John Carpenter was ooit een van de grootmeesters van de Amerikaanse horror- en cultfilm, met een aantal van de beste actie- en horrorfilms van de jaren zeventig en tachtig op zijn naam. In die tijd schreef hij zelf al zijn films en componeerde ook regelmatig de muziek, zoals het beroemde deuntje van de originele Halloween uit 1978. Na het floppen van zijn Ghosts of Mars in 2001 maakte hij tien jaar geen bioscoopfilm en regisseerde in het afgelopen decennium slechts twee afleveringen van de televisieserie Masters of Horror. Nu keert hij terug naar het witte doek met The Ward, een film die een tijd lang op de plank heeft gelegen maar alsnog wordt uitgebracht. Dat is zelden een goed teken en de film kan de verwachtingen die de naam Carpenter nog altijd met zich meebrengt dan ook niet waarmaken.
Carpenter is immers nog altijd de man die met Halloween de slasher min of meer creëerde en meteen de beste film uit dat subgenre maakte. Ook is hij de man van The Thing, Escape From New York, Big Trouble In Little China, They Live en Starman. In de jaren negentig ging Carpenter het films maken minder goed af, maar zelfs matige films als Vampires en Escape From L.A. waren dankzij Carpenters gevoel voor stijl, belachelijk overdreven macho's en herkenbare muziek nog goed te pruimen. Deze nieuwe film draagt echter veel minder het stempel van Carpenter. Hij had niks met de vrij doorsnee muziek te maken en het script was al af toen hij benaderd werd voor de regie.
Het script is overduidelijk niet van zijn hand. In 1966 wordt de vluchtende Kristen in een psychiatrische inrichting gestopt nadat ze zonder verklaring een huis heeft platgebrand. Aldaar ontmoet ze Dr. Gerald Stringer, die experimentele therapie toepast om zijn patiënten te genezen, en haar vier medepatiënten, allemaal jonge vrouwen die elkaar wantrouwen. Al snel ziet ze een geest en komt ze erachter dat dit de voormalige patiënte Alice is, over wier einde iedereen zwijgt. Totdat door toedoen van Alice de bewoonsters van de afdeling één voor één gewelddadig het loodje leggen.

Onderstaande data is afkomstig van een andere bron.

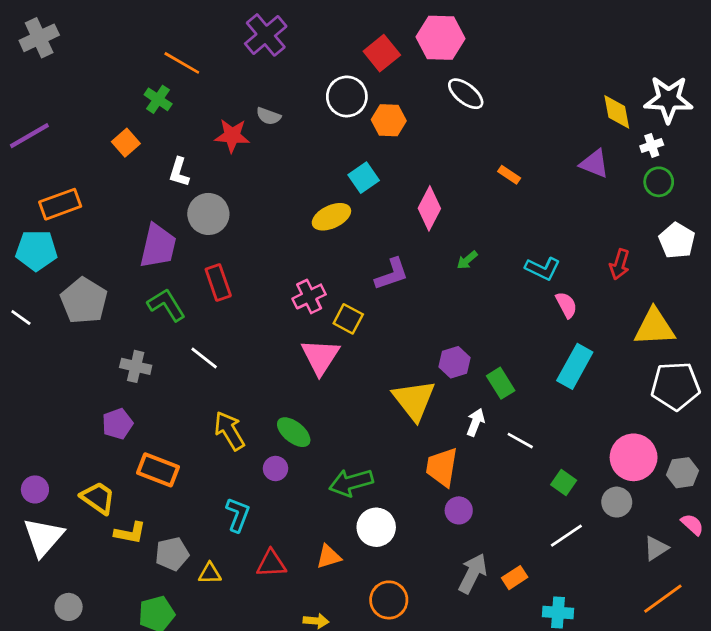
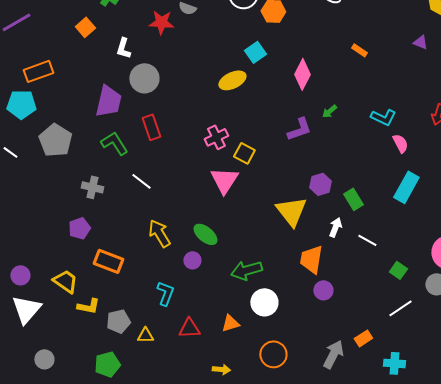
purple triangle: (594, 164) -> (420, 42), size x0.7
purple L-shape: (392, 274) -> (299, 129), moved
gray arrow: (473, 573) -> (333, 354), moved

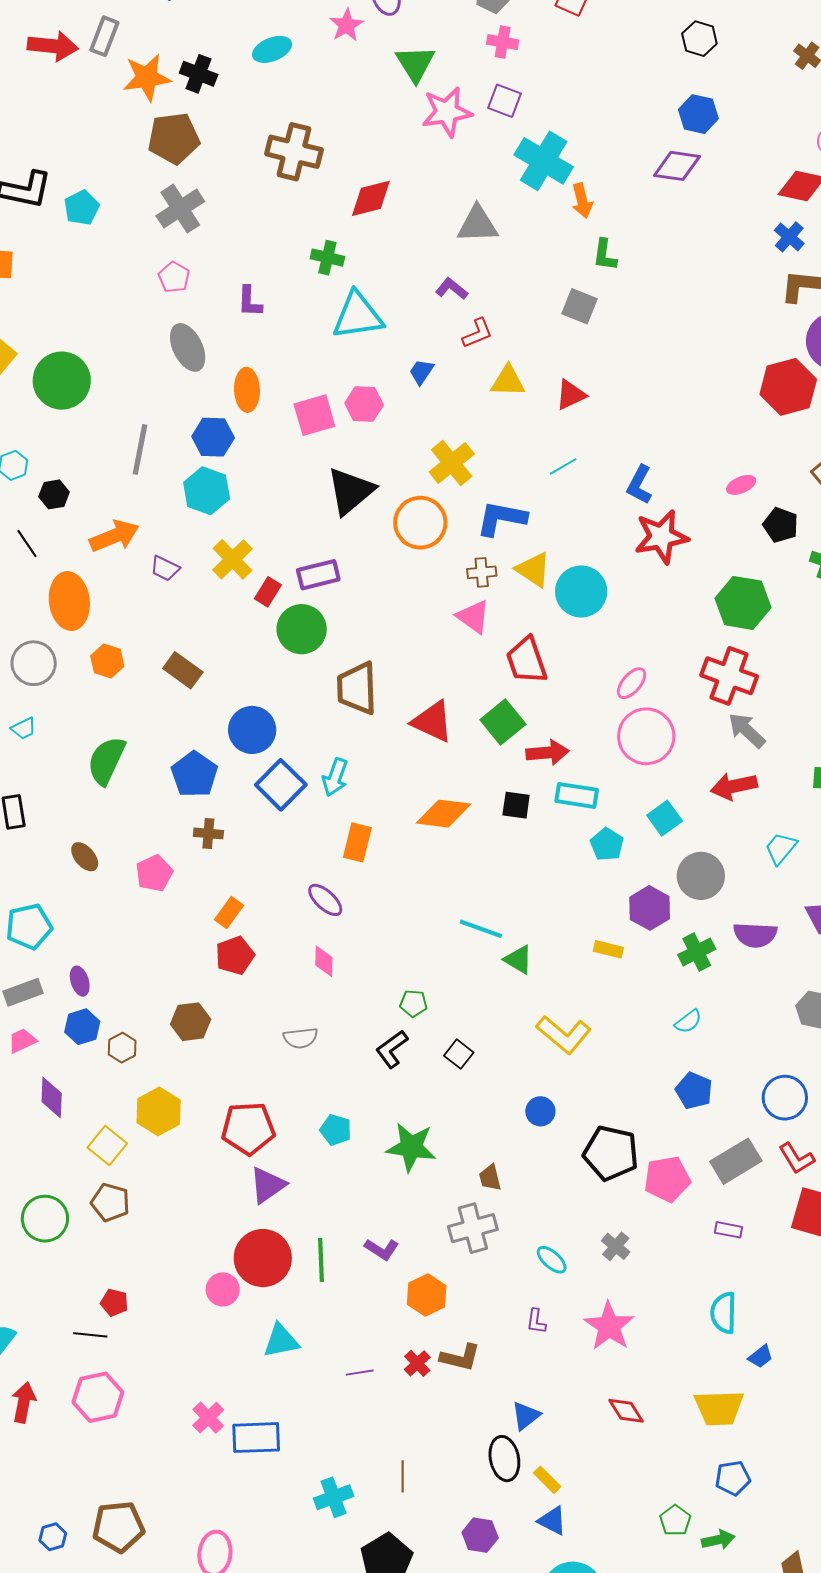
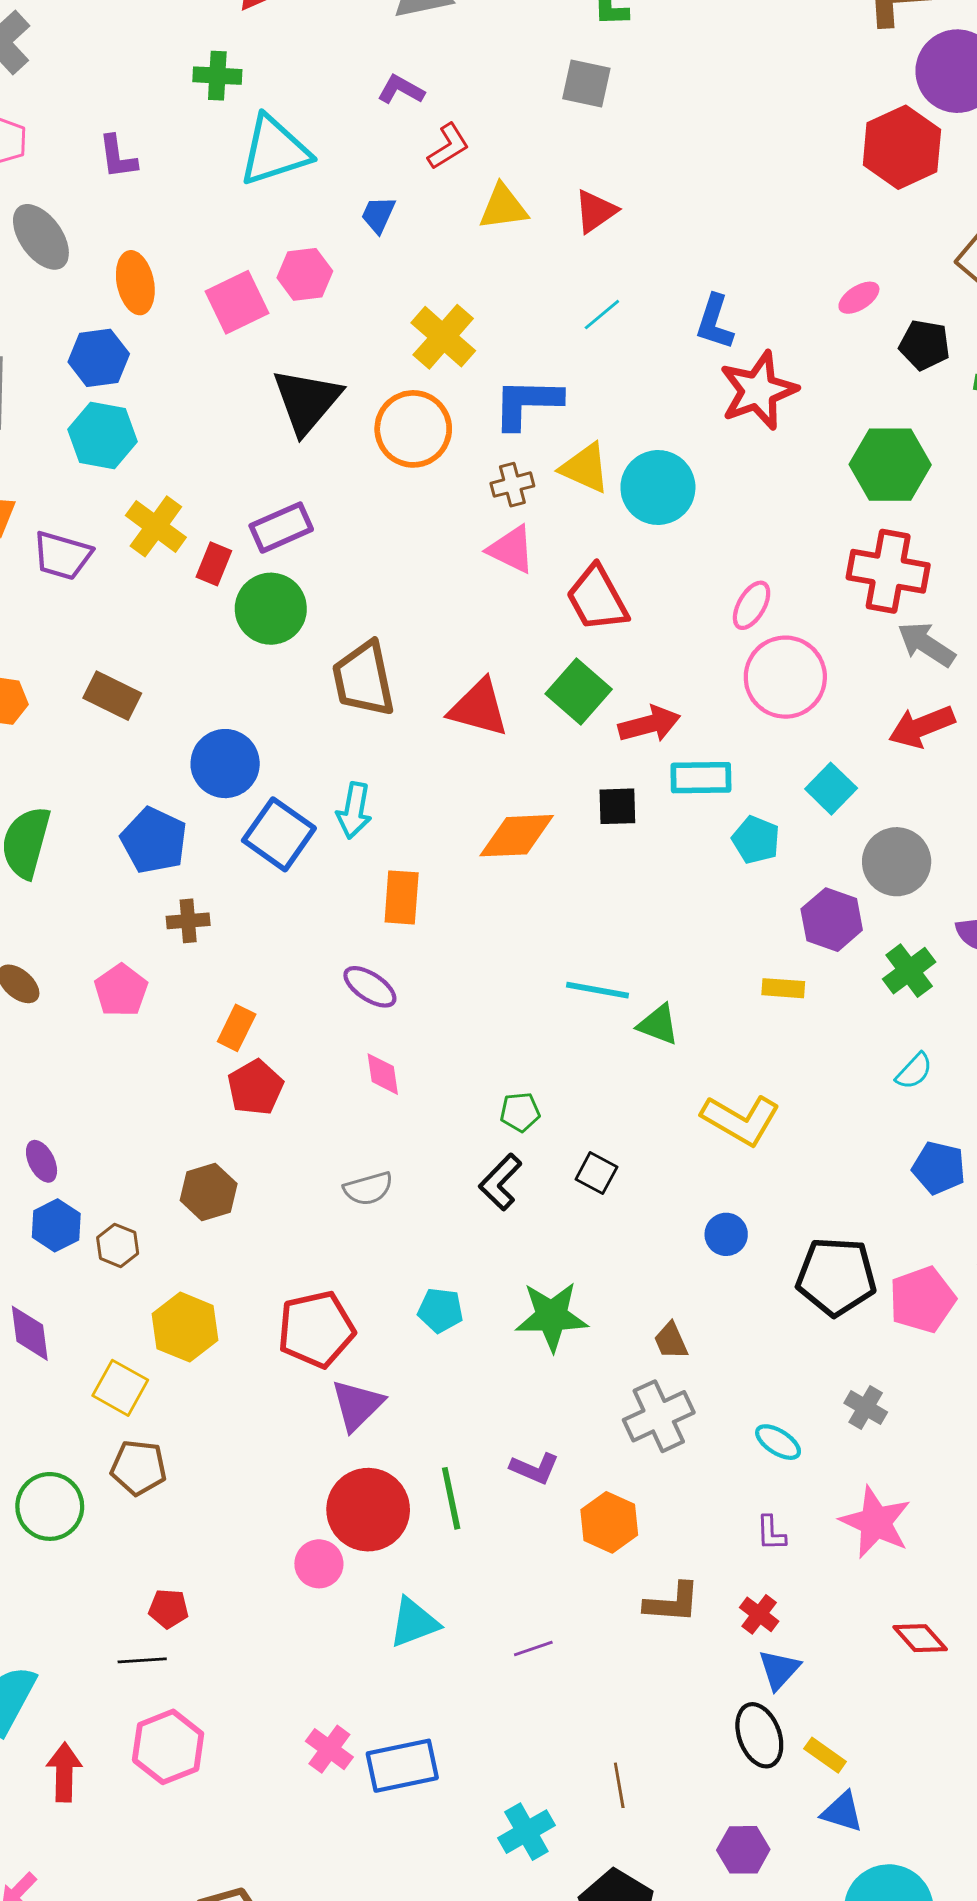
purple trapezoid: (165, 568) -> (62, 556), size x1.4
red cross: (417, 1363) -> (759, 1614), moved

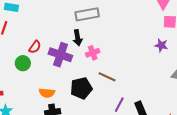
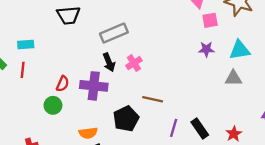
pink cross: (93, 53) -> (134, 63), moved

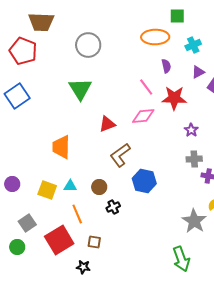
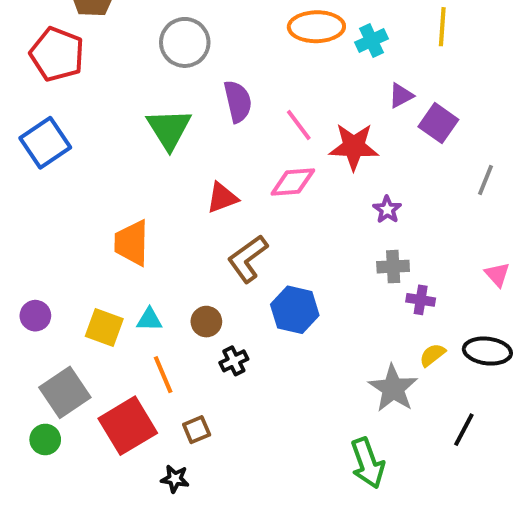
cyan cross: (193, 45) -> (371, 40), moved
purple semicircle: (166, 66) -> (238, 101), moved, size x1.5
gray square: (27, 223) -> (65, 392), size x1.4
brown square: (94, 242) -> (197, 430), turned -32

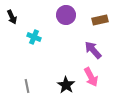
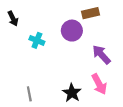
purple circle: (66, 15) -> (72, 31), moved
brown rectangle: (100, 20) -> (90, 13), moved

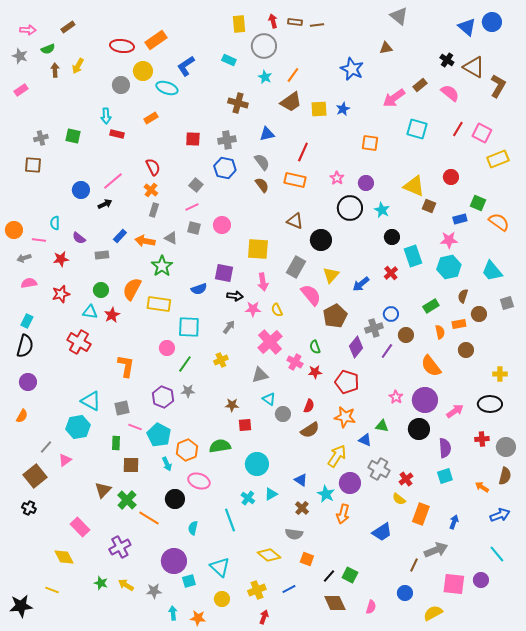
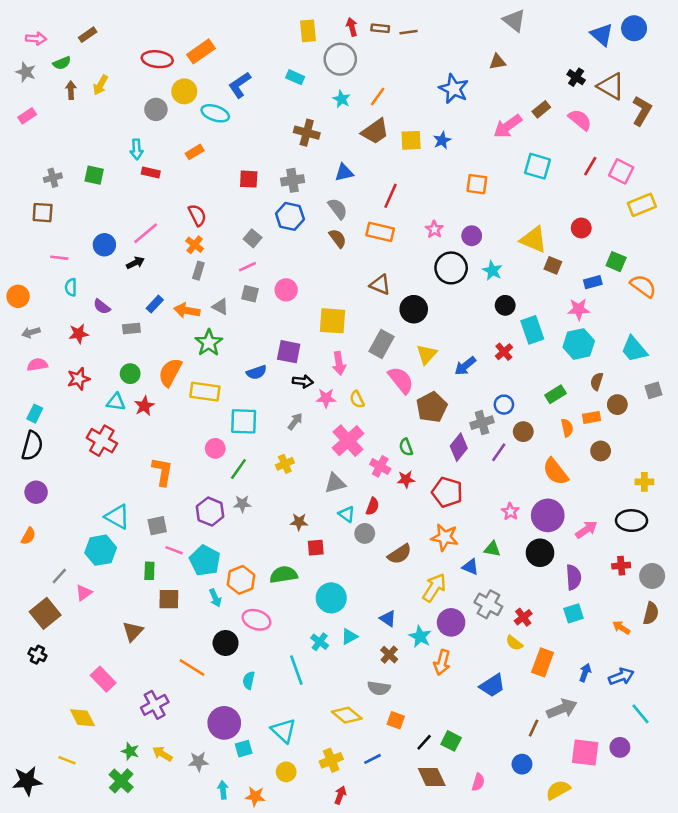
pink line: (39, 240) -> (59, 258), moved
red semicircle: (309, 406) -> (372, 506), moved
green cross: (127, 500) -> (121, 781), moved
blue arrow: (500, 515) -> (621, 677), moved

Af en toe is de hand van de oude meester nog wel te herkennen, in spannende shots van een trappenhuis en een ondergronds gangenstelsel. In deze scènes wordt op een haast ouderwets goede manier spanning opgebouwd. Het zijn meteen de sterkste van de film. Elders wordt gemakzuchtig gekozen voor goedkope schrikeffecten door het volume af en toe op elf te zetten, zoals je tegenwoordig (te) vaak ziet en hoort in de moderne horrorfilm. Op veel andere momenten mist de film de stijl van Carpenter en vervalt in doorsnee cameravoering, montage en effectbejag zonder veel indruk te maken. Of de oude man liet de teugels regelmatig flink vieren, of zijn bijzondere talent is tanende.